## Stored data

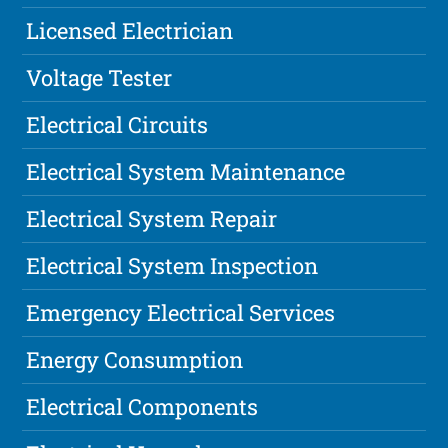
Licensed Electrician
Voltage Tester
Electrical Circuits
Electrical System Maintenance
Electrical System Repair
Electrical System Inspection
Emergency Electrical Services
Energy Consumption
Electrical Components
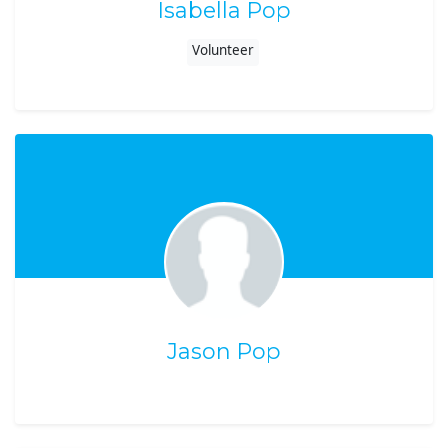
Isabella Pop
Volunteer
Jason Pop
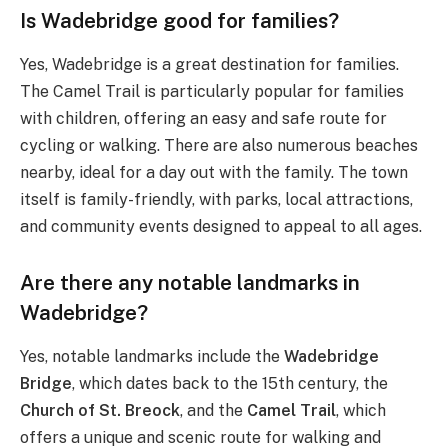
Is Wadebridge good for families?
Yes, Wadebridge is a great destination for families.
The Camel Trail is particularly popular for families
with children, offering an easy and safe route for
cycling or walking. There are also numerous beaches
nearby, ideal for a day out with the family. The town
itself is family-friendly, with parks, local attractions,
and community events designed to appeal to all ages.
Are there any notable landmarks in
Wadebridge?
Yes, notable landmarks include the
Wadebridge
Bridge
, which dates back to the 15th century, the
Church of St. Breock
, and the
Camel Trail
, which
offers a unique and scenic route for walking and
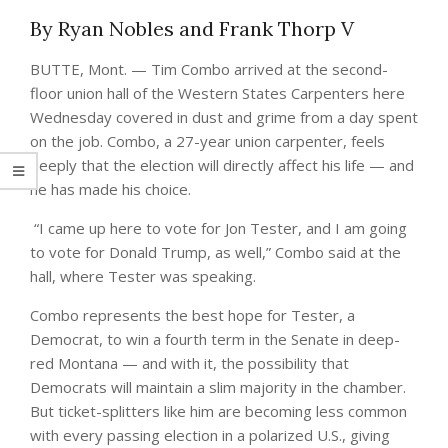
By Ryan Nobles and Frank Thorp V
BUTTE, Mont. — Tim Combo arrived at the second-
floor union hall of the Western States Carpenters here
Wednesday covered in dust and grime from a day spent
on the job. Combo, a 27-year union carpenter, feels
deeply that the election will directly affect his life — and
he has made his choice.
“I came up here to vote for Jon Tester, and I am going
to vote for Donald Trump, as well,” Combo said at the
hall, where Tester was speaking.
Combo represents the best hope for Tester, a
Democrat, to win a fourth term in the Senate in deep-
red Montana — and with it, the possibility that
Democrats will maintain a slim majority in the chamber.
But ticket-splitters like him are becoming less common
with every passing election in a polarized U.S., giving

==

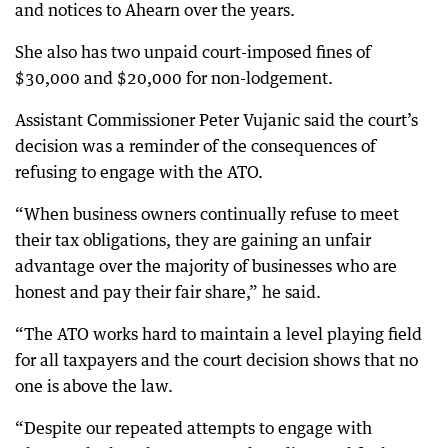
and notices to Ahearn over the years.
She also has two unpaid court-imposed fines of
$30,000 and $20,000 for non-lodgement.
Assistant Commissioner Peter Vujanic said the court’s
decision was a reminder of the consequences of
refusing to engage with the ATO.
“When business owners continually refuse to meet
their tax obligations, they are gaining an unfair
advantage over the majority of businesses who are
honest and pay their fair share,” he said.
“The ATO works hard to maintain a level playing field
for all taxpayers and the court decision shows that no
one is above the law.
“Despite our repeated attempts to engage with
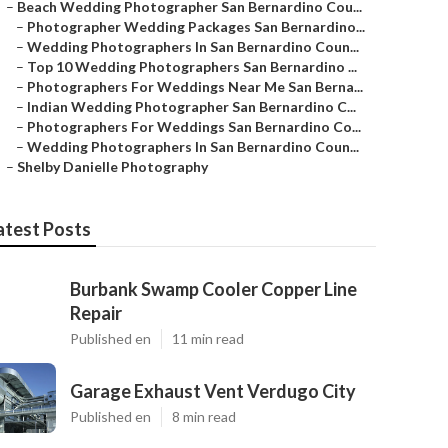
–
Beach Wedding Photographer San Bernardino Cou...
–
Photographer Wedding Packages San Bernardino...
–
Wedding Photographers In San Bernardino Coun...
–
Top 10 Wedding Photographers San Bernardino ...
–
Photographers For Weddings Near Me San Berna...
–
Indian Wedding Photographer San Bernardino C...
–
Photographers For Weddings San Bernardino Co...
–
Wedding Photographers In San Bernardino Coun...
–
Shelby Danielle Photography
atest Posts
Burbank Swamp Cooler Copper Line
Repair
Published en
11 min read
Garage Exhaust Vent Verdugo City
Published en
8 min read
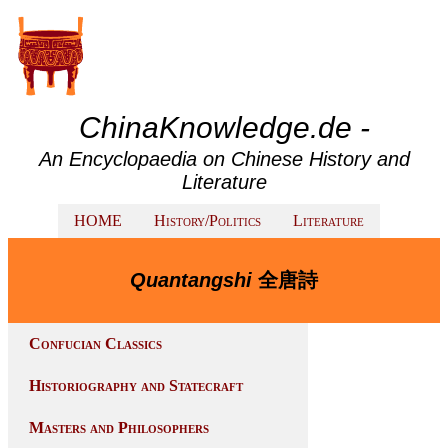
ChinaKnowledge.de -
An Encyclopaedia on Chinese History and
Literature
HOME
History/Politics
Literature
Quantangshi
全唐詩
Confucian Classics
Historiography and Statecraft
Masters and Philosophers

## Task goal
Nothing but the lines above from the one containing "But ticket-splitters like" through the one containing "with every passing" should appear in the answer, each repeated exactly.

## Exercise output
But ticket-splitters like him are becoming less common
with every passing election in a polarized U.S., giving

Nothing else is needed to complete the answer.